Before picking out a holly bush, you need to realize that there are more varieties of holly than the typical spiny bush that is tied to Christmas. In fact, there are 20 species native to the United States, 120 varieties of Oriental holly, as well as over two hundred that are considered English holly. Each variety ranges in size and shape. Some hollies have thorns, while others don't. Some bushes even differ in color, as holly comes in blue, green, and variegated foliage.

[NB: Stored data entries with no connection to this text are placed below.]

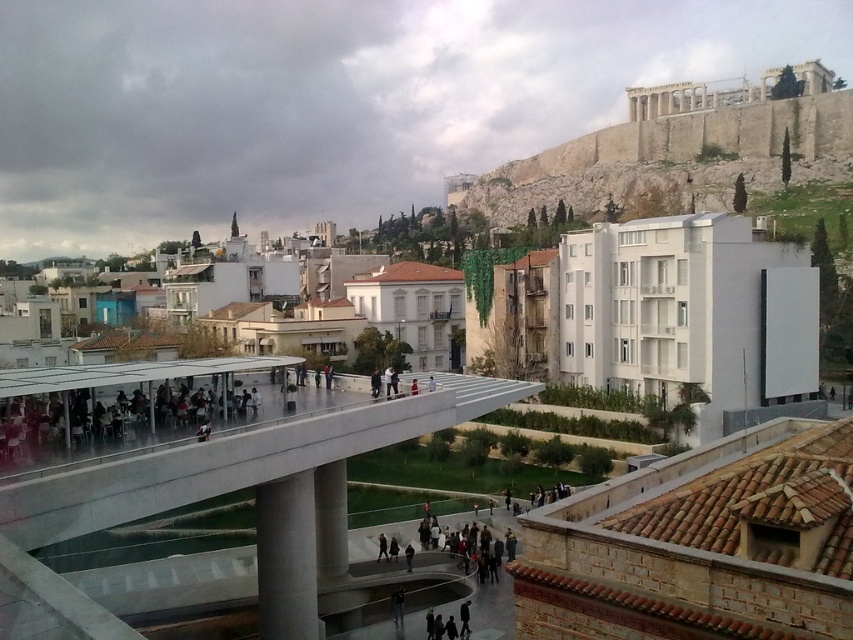 Question: Among these objects, which one is farthest from the camera?

Choices:
 (A) white concrete overpass at center
 (B) white concrete pillar at center
 (C) gray concrete pillar at center

Answer: (B)

Question: Among these objects, which one is nearest to the camera?

Choices:
 (A) white concrete overpass at center
 (B) white concrete pillar at center
 (C) gray concrete pillar at center

Answer: (A)

Question: Does gray concrete pillar at center appear under white concrete pillar at center?

Choices:
 (A) yes
 (B) no

Answer: (A)

Question: Is gray concrete pillar at center smaller than white concrete pillar at center?

Choices:
 (A) yes
 (B) no

Answer: (A)

Question: Which point is farther from the camera taking this photo?

Choices:
 (A) (325, 540)
 (B) (264, 456)
 (C) (293, 612)

Answer: (A)

Question: Can you confirm if gray concrete pillar at center is bigger than white concrete pillar at center?

Choices:
 (A) yes
 (B) no

Answer: (B) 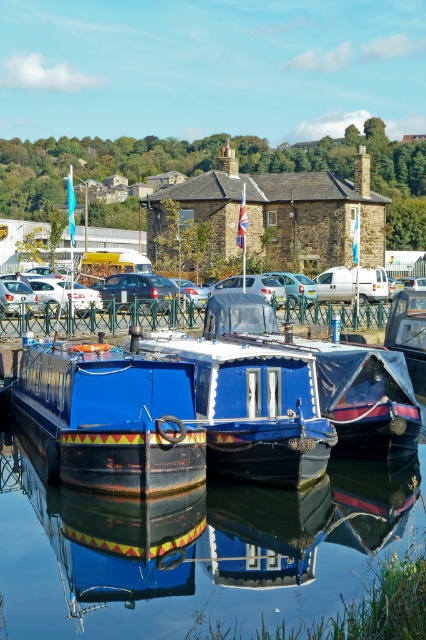 You are standing on the dock and see the smooth dark blue water at center and the shiny blue boat at center. Which object is positioned to the right of the other?

The smooth dark blue water at center is to the right of the shiny blue boat at center. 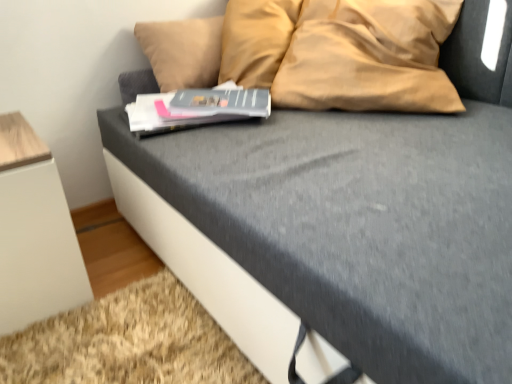 The image size is (512, 384). Find the location of `vacant area on top of hardcover book at center, arranged as the second paperback book when viewed from the back (from a real-world perspective)`. vacant area on top of hardcover book at center, arranged as the second paperback book when viewed from the back (from a real-world perspective) is located at coordinates (194, 101).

When selecting holly bushes, it is important that you purchase both 'female' and 'male' bushes. Female bushes are the holly bushes that produce berries, while the male bushes do not. Holly is a dioecious plant, meaning that it requires a male to be in the vicinity of females for the females to be able to produce berries. The closer a male is within a two-mile radius, the more abundant the berries will be.
When choosing holly, it is necessary that you consider what type of plant you desire when it reaches maturity. You will have to take in to consideration the desired height as well as how you want it to behave. Some hollies are easy to trim and shape than others. For those wishing to have a low growing plant that works great for filling in the landscape, the typical choice is a dwarf holly. Nana will produce a compact bush with small leaves. Shillings Dwarf is also commonly used for landscaping.
For those seeking larger holly, the Japanese holly offers some great choices. The Compacta is the most popular under this category, as it grows to heights of 6 feet. Compacta grows more successfully in cooler climates, therefore those interested in its characteristics that live in warmer climates should try China Girl and China Boy.